**Data for review**
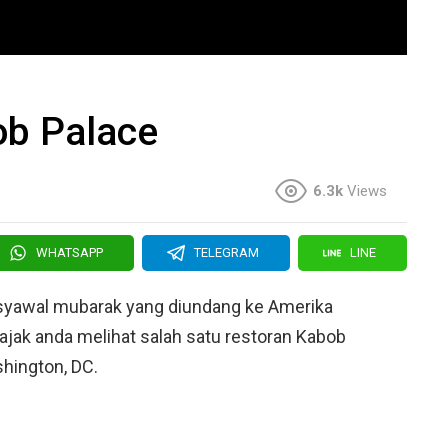
ob Palace
6.3k
Views
WHATSAPP
TELEGRAM
LINE
 syawal mubarak yang diundang ke Amerika
ajak anda melihat salah satu restoran Kabob
hington, DC.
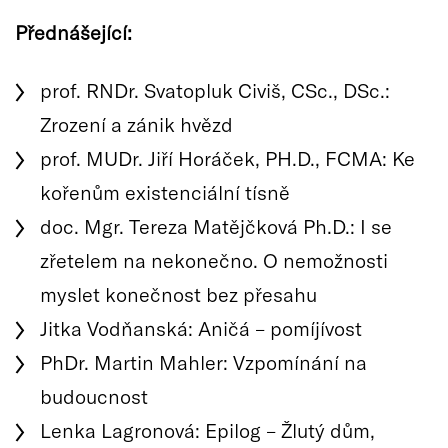
Přednášející:
prof. RNDr. Svatopluk Civiš, CSc., DSc.:
Zrození a zánik hvězd
prof. MUDr. Jiří Horáček, PH.D., FCMA: Ke
kořenům existenciální tísně
doc. Mgr. Tereza Matějčková Ph.D.: I se
zřetelem na nekonečno. O nemožnosti
myslet konečnost bez přesahu
Jitka Vodňanská: Aničá – pomíjívost
PhDr. Martin Mahler: Vzpomínání na
budoucnost
Lenka Lagronová: Epilog – Žlutý dům,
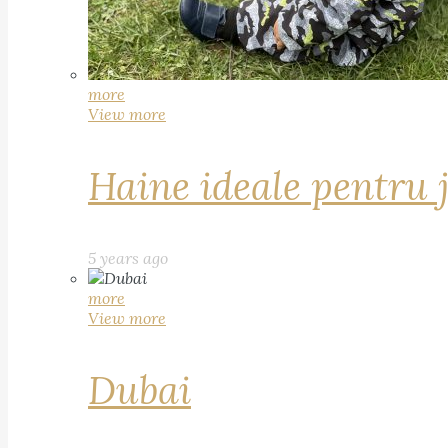
more
View more
Haine ideale pentru 
5 years ago
more
View more
Dubai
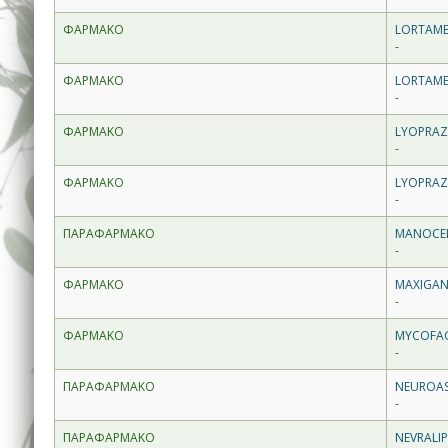
ΦΑΡΜΑΚΟ
LORTAME
-
ΦΑΡΜΑΚΟ
LORTAMED
-
ΦΑΡΜΑΚΟ
LYOPRAZ
-
ΦΑΡΜΑΚΟ
LYOPRAZ
-
ΠΑΡΑΦΑΡΜΑΚΟ
MANOCELA
-
ΦΑΡΜΑΚΟ
MAXIGAN
-
ΦΑΡΜΑΚΟ
MYCOFAGY
-
ΠΑΡΑΦΑΡΜΑΚΟ
NEUROAS
-
ΠΑΡΑΦΑΡΜΑΚΟ
NEVRALIP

**Goal of the exercise**
Reproduce the material above from its first line through the line containing "Jitka Vodňanská: Aničá – pomíjívost", both ends included, and skip every picture.

**Result of this task**
ob Palace
6.3k
Views
WHATSAPP
TELEGRAM
LINE
 syawal mubarak yang diundang ke Amerika
ajak anda melihat salah satu restoran Kabob
hington, DC.
Přednášející:
prof. RNDr. Svatopluk Civiš, CSc., DSc.:
Zrození a zánik hvězd
prof. MUDr. Jiří Horáček, PH.D., FCMA: Ke
kořenům existenciální tísně
doc. Mgr. Tereza Matějčková Ph.D.: I se
zřetelem na nekonečno. O nemožnosti
myslet konečnost bez přesahu
Jitka Vodňanská: Aničá – pomíjívost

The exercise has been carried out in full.